A reação dos governadores aconteceu após a ação coordenada do bolsonarismo de insuflar um motim na PM da Bahia. Em 28 de março, o soldado Wesley Soares Góes teve um surto e, com um fuzil, foi ao Farol da Barra, em Salvador, onde passou a fazer disparos. Após atirar em direção aos colegas, acabou morto. De imediato, parlamentares bolsonaristas, como a deputada Bia Kicis (PSL-DF), passaram a tratá-lo como mártir por se recusar a cumprir as ordens do governador Rui Costa (PT). Mais tarde, ela removeu a publicação.

A estratégia de provocar um motim na Bahia só não avançou porque a ação foi filmada, confirmando que o soldado tentara matar os colegas. “A Bahia é o lugar mais frágil, em razão dos problemas enfrentados pelo governador na Segurança. Por isso foi atacada”, disse Renato Sérgio de Lima, presidente do Fórum Brasileiro de Segurança Pública. Entre os problemas de Costa, estaria a contestação feita por sua gestão no Supremo Tribunal Federal da lei que acabou com as prisões disciplinares dos PMs.

Mas a ação do bolsonarismo não é suficiente para, segundo especialistas em Segurança Pública, provocar uma ruptura da ordem. “Os policiais têm diversas vantagens que não vão colocar em risco por razões ideológicas”, diz Leandro Piquet Carneiro, professor do Instituto de Relações Internacionais da USP. Para ele, a aprovação do congelamento de salários na PEC Emergencial esvaziou o discurso sindicalista de Bolsonaro, diminuindo sua capacidade de mobilização.

Os comandos das PMs estaduais estão recomendando o máximo de cautela aos seus homens no cumprimento de medidas de restrição à circulação de pessoas durante a pandemia. Temem que qualquer incidente seja usado politicamente contra as corporações. “Recomendamos aos nossos homens que tenham bom senso em todas as ações”, disse o subsecretário de Segurança Pública, coronel Alvaro Camilo. Para o coronel Lindomar, da PM do Piauí, “bom senso e conversa não podem faltar. O policial não pode cair em provocações. Tem de colocar como autoridade.”

Para o oficial da PM e deputado Paulo Ramos (PDT-RJ), repercutiu mal na categoria a ação de bolsonaristas após o incidente com o soldado Wesley Góes, em Salvador. “Tentaram jogar companheiros contra companheiros, dividir a tropa”, diz Ramos. “Mas não deu certo – a repercussão foi negativa tanto na Bahia como nos outros estados.”

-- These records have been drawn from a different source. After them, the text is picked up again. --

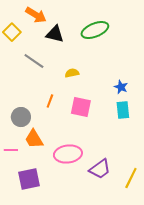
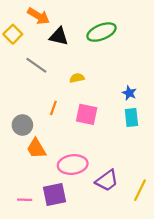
pink line: (11, 150) -> (25, 200), moved
purple square: (29, 179) -> (54, 194), moved

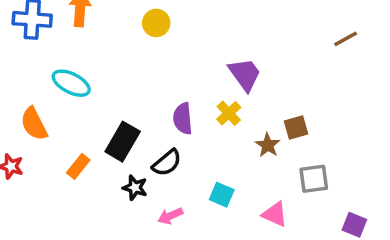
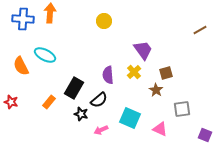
yellow circle: (156, 23) -> (104, 21), moved
orange semicircle: (34, 124) -> (21, 66), moved
brown square: (296, 127) -> (166, 73), moved
cyan square: (222, 195) -> (130, 118), size x1.5

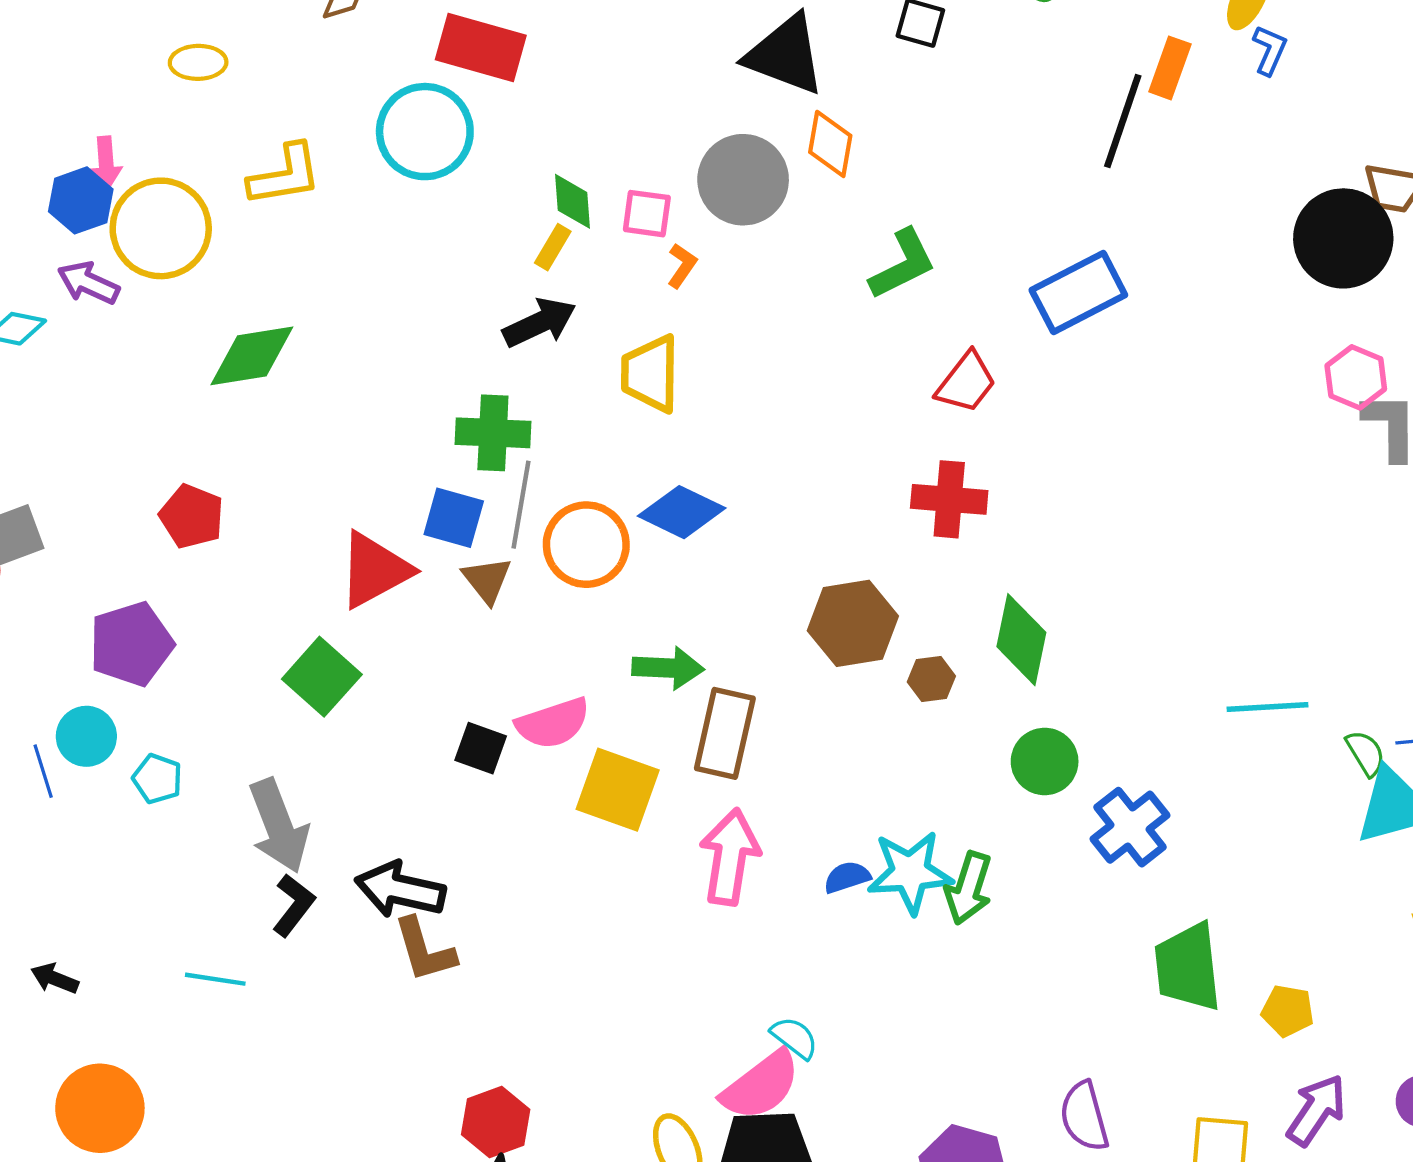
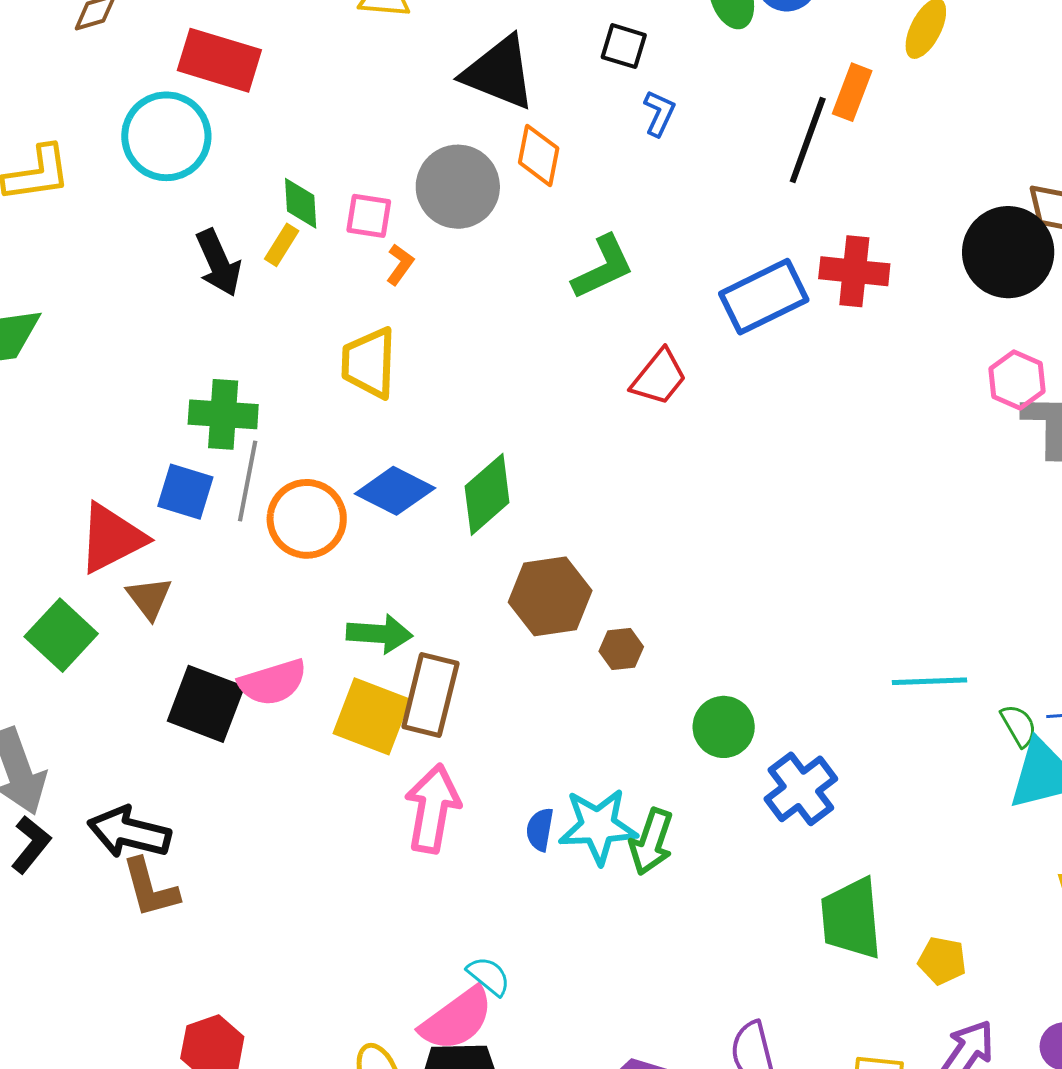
blue L-shape: (1270, 50) -> (659, 113), moved
black arrow: (540, 323) -> (218, 263), moved, turned 90
red cross: (949, 499) -> (854, 271), moved
brown triangle: (487, 580) -> (149, 598), moved
green diamond: (1021, 640) -> (487, 494), moved, turned 36
black square: (481, 748) -> (206, 704), size x1.6
yellow square: (618, 790) -> (372, 716), moved
blue semicircle: (847, 877) -> (540, 829), turned -63

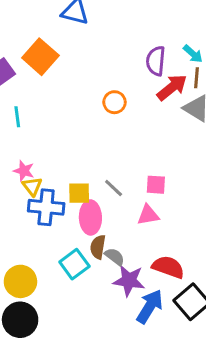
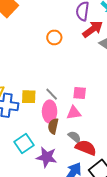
pink ellipse: (90, 217) -> (50, 111), moved
brown semicircle: (98, 247) -> (53, 126), moved
gray semicircle: (115, 257) -> (75, 137), moved
purple star: (129, 281) -> (47, 157), moved

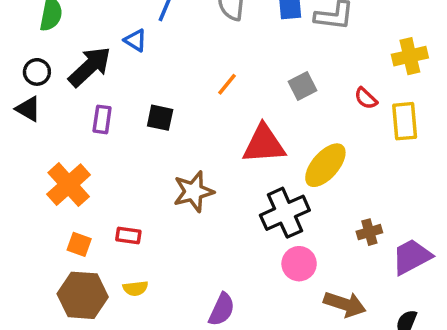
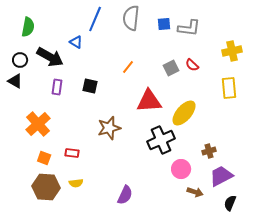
black arrow: (90, 67) -> (50, 57), turned 72
red semicircle: (366, 98) -> (192, 65), moved
purple trapezoid: (412, 257) -> (221, 176), moved
pink circle: (299, 264) -> (181, 169), moved
brown arrow: (345, 304) -> (195, 192), size x0.7

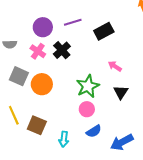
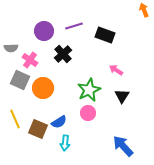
black rectangle: (104, 31) -> (105, 35), turned 48
pink cross: (38, 51) -> (30, 60), moved
blue semicircle: (94, 131) -> (59, 122), moved
blue arrow: (122, 142) -> (123, 146), turned 75

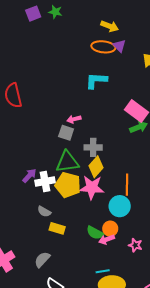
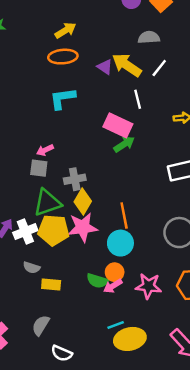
yellow arrow: (110, 26) -> (65, 30), turned -42
purple triangle: (119, 46) -> (105, 67), moved
pink star: (135, 245) -> (148, 286), size x1.5

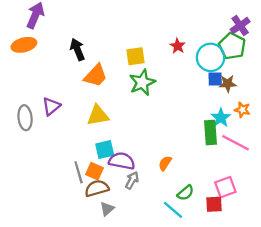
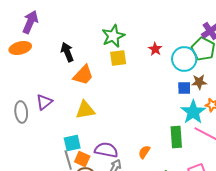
blue square: (215, 79) -> (184, 88), moved
green star: (142, 82) -> (113, 36), moved
cyan star: (221, 118) -> (193, 112), size x1.4
green rectangle: (211, 132) -> (176, 137), moved
cyan square: (105, 150) -> (72, 143), moved

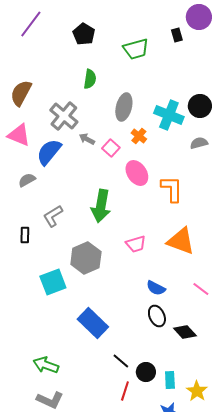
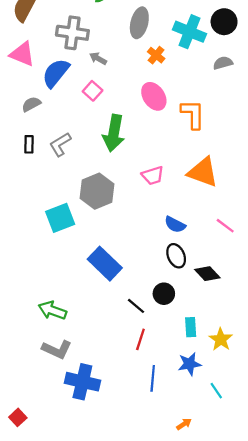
gray cross: (64, 116) -> (72, 33), turned -32
pink square: (111, 148) -> (93, 91), moved
black rectangle: (25, 235) -> (29, 144), moved
black circle: (146, 372) -> (164, 294), moved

Segundo ele, a identificação ideológica entre Bolsonaro e muitos PMs permanece, mas as expectativas práticas se romperam. “No discurso, o presidente incentiva o confronto (entre policiais e criminosos), mas nunca esteve nessa situação ou correu riscos. Ele só empurra os outros, incentiva os outros a se expor.” Para o coronel Ubiratan Ângelo, ex-comandante da PM do Rio, o discurso de Bolsonaro está “enfraquecido” junto à categoria. “O que ele fez pelas polícias ou pelos policiais? É só discurso.”